Parsing Markdown with First-Class Derivatives
Assigned to Johannes Hartmann.
Markdown is a lightweight and widespread way of structuring plain text documents. The layout rules that are used to structure the text make Markdown at the same time easy to read for humans but also difficult to write a grammar or a parser.
Many Markdown dialects and extensions with hand tailored parser implementations exist. However, in general, the dialects do not compose and parsers are not easily extensible with other layout sensitive features such as ASCII tables.
Parsing with first-class derivatives is a new approach to develop parsers that allows to modularily express layout senstive features as parser combinators, facilitating reuse and composition of the features.
The goal of this Bachelor Thesis is to investigate the modularity benefits of first class derivatives when applied to markdown parsing. The thesis sets out to answer the following questions: Can Markdown parsing be implemented using first-class derivatives? Do first-class derivatives offer modularity benefits? How easy can the resulting parser be extended with other layout senstive features (such as ASCII tables)?

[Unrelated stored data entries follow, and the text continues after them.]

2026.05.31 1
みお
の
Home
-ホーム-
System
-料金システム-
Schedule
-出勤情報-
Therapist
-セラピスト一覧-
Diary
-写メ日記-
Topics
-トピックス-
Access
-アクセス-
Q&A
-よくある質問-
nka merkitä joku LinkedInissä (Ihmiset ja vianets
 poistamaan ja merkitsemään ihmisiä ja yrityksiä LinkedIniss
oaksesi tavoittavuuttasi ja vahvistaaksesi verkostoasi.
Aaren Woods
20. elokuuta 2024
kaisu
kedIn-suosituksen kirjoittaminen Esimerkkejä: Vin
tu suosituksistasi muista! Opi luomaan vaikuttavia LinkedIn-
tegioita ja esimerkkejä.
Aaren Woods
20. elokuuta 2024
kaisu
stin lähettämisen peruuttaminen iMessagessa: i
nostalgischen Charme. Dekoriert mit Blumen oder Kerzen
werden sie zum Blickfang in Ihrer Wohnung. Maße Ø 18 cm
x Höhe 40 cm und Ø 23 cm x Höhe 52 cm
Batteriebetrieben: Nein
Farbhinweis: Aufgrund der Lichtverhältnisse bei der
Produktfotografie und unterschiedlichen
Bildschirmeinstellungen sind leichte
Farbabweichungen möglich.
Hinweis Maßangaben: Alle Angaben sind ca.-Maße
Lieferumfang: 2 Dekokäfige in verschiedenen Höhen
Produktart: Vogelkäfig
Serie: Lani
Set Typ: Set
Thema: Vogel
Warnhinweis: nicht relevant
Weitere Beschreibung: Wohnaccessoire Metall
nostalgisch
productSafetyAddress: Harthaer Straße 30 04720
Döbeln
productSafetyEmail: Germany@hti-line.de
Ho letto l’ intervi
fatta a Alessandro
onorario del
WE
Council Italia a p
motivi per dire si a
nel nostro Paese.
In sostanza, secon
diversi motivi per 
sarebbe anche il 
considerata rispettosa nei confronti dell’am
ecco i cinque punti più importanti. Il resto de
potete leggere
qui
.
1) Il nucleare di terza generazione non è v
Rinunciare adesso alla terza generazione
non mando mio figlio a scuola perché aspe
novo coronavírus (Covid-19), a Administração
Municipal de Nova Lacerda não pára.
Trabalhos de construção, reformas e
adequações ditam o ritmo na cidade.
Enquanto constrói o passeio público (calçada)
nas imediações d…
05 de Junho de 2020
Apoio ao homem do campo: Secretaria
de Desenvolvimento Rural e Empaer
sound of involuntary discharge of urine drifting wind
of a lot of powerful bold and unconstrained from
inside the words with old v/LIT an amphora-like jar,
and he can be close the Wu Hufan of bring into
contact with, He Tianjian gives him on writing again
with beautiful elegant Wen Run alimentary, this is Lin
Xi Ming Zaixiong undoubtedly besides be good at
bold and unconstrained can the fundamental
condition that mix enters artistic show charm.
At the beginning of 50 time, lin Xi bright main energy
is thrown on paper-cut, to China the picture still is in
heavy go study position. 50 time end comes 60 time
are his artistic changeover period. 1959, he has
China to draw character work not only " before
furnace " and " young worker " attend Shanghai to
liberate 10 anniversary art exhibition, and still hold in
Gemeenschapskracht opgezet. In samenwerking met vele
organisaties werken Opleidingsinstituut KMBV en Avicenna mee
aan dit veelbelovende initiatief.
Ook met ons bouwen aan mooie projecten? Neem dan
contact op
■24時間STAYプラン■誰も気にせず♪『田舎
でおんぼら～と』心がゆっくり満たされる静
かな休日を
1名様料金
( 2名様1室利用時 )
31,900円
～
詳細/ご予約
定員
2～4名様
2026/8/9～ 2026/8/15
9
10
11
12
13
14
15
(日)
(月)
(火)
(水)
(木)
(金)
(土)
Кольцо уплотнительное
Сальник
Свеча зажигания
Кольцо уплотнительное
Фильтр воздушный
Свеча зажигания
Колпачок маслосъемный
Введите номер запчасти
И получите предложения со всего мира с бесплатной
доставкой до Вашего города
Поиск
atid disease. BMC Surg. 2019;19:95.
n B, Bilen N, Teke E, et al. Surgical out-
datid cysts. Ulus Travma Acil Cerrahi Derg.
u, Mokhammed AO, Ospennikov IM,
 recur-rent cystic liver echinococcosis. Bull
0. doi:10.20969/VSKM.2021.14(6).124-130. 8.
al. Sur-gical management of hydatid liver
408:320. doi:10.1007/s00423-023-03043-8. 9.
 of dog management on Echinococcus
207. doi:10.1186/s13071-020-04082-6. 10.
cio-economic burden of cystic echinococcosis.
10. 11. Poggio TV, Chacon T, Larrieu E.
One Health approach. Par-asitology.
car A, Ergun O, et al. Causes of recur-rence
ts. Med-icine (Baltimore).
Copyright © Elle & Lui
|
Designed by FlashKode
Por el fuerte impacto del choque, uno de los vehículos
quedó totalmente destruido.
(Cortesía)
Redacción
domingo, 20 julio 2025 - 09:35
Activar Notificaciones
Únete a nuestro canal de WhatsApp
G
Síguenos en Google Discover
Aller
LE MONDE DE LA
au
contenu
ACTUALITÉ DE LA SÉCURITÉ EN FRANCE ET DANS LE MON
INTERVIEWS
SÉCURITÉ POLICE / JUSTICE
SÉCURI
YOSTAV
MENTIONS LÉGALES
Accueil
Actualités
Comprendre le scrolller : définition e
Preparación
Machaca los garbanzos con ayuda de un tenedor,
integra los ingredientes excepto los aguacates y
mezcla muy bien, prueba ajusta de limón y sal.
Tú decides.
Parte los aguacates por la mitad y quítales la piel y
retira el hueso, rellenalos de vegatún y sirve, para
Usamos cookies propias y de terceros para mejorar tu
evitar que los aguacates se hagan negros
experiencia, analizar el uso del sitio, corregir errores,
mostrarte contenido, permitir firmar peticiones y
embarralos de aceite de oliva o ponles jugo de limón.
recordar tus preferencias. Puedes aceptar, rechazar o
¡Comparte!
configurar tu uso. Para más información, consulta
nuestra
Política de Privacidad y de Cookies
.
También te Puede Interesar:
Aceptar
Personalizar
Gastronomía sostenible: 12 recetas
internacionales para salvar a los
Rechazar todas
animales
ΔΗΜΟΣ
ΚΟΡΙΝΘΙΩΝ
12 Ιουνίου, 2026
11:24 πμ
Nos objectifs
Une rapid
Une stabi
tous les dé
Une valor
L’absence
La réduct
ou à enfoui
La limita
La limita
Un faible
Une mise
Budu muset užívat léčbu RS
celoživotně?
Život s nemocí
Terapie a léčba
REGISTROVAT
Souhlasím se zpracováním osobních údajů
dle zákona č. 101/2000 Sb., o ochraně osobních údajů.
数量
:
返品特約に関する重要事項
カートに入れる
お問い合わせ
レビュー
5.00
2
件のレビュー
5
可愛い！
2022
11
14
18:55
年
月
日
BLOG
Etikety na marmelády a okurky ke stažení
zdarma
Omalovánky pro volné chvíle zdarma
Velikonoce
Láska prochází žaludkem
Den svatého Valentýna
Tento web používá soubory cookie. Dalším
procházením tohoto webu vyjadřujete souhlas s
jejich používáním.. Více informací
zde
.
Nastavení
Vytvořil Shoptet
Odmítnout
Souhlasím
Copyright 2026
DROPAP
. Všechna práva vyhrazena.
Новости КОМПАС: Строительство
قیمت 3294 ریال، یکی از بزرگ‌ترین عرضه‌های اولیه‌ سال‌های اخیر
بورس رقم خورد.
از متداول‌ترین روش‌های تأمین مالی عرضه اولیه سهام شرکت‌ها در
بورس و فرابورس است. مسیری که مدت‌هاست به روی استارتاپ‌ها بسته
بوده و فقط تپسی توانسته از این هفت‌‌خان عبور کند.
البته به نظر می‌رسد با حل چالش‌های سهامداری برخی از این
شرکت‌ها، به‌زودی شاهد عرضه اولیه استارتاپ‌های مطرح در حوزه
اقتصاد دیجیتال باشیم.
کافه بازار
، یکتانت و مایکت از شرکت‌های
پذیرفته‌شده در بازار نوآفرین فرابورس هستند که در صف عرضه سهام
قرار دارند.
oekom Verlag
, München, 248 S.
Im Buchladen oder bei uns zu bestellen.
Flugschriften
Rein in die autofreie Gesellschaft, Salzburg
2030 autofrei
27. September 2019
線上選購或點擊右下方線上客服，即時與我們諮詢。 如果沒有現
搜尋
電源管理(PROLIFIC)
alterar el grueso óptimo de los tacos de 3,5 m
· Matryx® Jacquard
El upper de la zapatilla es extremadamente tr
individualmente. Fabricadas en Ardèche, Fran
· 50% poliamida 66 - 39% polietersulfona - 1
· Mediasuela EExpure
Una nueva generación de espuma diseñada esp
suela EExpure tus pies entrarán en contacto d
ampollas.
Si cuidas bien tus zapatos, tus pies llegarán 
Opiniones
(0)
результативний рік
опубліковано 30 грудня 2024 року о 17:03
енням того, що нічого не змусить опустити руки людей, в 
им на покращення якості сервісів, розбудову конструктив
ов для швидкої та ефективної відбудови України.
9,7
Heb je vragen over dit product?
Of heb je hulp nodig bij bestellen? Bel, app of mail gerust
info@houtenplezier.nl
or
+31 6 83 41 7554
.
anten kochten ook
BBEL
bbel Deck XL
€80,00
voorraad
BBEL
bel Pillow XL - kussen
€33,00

To investigate this questions, if possible, new combinators should be developed that allow a modular definition of a markdown parser. If the definition of such combinators is not possible or advantageous, it should be elaborated why this is the case and alternatives should be proposed.
For evaluation, the combinators for markdown parsing should prototypically be implemented based on a provided library for parsing with first-class derivatives.